The complete set of plays by William Shakespeare contain 835,997 words. Of these something over 1700 were coined by the Bard himself. Whenever faced with a situation where no existing word accurately conveyed the meaning and intent he wished to impart, Shakespeare did not hesitate to create a word of his own. Quite a few of his inventions have found their way into standard English in use today.
In keeping with the spirit of Shakespeare I offer the word “scamification.” In its noun form it is meant to be defined as that condition that exists when a scam is perpetrated on its victims with such style, persistence and convincing rhetoric that it becomes an accepted operating procedure.
I contend that such scamification goes a long way toward explaining the muddle we see in our lives in general and in the current presidential nominating fiasco in particular. The candidates are all well known and quite controversial but none of the three currently remaining in the hunt can truly be said to be the problem, each is symptomatic of a greater problem.
That problem, and the catalyst for the relative success of each of these candidates in his or her own sphere of influence, is a deep and largely unfocused groundswell of anger present throughout the country.
The causes for this anger are the true enemies and, as with any conflict, you cannot engage the enemy if you do not identify him.

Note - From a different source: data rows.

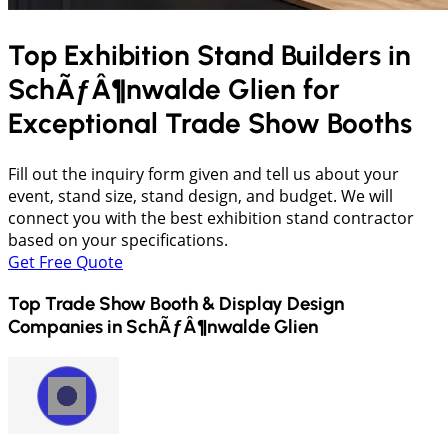
Top Exhibition Stand Builders in
SchÃƒÂ¶nwalde Glien
for
Exceptional Trade Show Booths
Fill out the inquiry form given and tell us about your
event, stand size, stand design, and budget. We will
connect you with the best exhibition stand contractor
based on your specifications.
Get Free Quote
Top Trade Show Booth & Display Design
Companies in
SchÃƒÂ¶nwalde Glien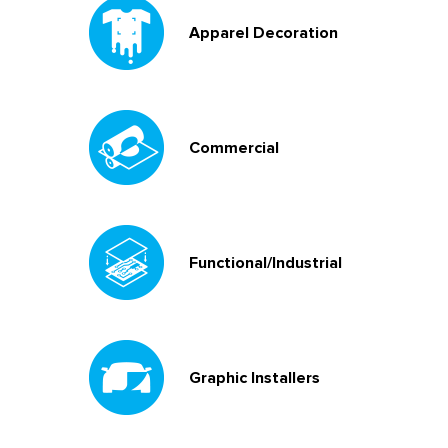
Apparel Decoration
Commercial
Functional/Industrial
Graphic Installers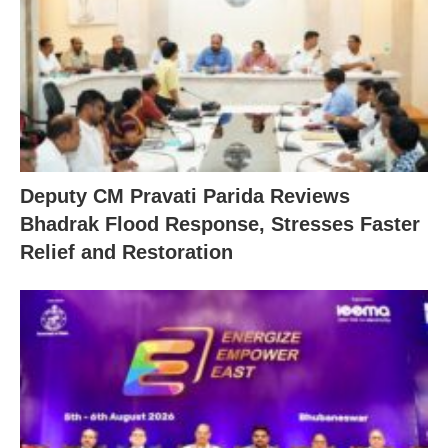
Deputy CM Pravati Parida Reviews
Bhadrak Flood Response, Stresses Faster
Relief and Restoration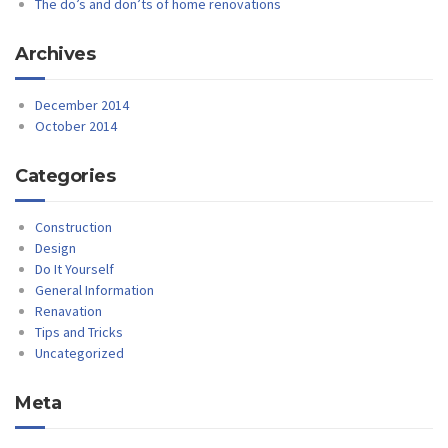
The do’s and don’ts of home renovations
Archives
December 2014
October 2014
Categories
Construction
Design
Do It Yourself
General Information
Renavation
Tips and Tricks
Uncategorized
Meta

We have thousands of organizations, religions, ethnic groups and other subsets of our population being held up as the face of the enemy. Many of them accept this designation gladly so as to trade on the notoriety that comes with it. The common purpose all such groups and organizations share is that they serve as a focal point for anger from some section of the populace. There is something to hate and someone to blame for everyone. And as long as this divide and conquer mentality exists, the true causes of our mutual problem, this pervasive feeling that “they” are doing something to us and we are helpless to do anything about it, will remain undetected and unaddressed.
Following is a breakdown of some of the more common mordidas, the little bites we are all subjected to. Small annoyances that when piled on and added to eventually lead all of us the feeling that we are being had by a faceless enemy. Victims of “legal” scams.

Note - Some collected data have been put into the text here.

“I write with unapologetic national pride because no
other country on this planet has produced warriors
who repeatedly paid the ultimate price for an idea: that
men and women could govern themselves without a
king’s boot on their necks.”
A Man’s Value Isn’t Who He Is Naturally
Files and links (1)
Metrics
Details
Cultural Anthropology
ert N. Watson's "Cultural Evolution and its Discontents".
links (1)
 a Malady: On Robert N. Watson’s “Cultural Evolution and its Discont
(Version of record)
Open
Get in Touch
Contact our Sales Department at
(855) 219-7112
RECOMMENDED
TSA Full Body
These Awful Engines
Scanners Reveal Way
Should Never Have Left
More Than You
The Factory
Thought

If you are a typical person, living in this day and age, you have dealings with several credit lending organizations, banks, credit unions, finance companies. You will have debt, both secured and unsecured and several forms of insurance. You will spend money at many retail outlets, from the corner store to the giant mega mall. In other words, you will have financial dealings across a wide spectrum of entities set up to provide a product or service in exchange for your hard earned dollars.

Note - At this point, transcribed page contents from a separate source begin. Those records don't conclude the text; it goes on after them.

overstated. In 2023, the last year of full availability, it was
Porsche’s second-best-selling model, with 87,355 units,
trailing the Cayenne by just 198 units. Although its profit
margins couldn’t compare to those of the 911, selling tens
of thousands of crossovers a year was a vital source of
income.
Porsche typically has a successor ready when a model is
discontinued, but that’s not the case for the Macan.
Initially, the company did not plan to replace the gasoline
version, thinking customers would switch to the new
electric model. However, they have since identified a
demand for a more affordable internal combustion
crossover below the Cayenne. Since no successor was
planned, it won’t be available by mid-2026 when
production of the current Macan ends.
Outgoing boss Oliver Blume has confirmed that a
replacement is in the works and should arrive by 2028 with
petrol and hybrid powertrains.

How many of them actually care about us as people? A quick answer might be that they aren’t in the caring business and that would be true. But it wasn’t always so. There was a time, not so very long ago, when a bank loan officer had final say over whether or not you would receive a loan and that person would sit with you, listen to your needs, consider your application, one human being to another and make a judgment based on all the factors involved. Today that loan officer merely plugs your information into a computer, reducing you to a series of ones and zeroes, with the machine determining your worth. No one likes being dehumanized in this way.
Then there are the “payday” loans and “car title” loans. These are so over the top that they have received wide media coverage yet the industry continues to flourish and their natural prey consists of the neediest among us, those with very few alternatives. Preying on the desperate is always a path to profit.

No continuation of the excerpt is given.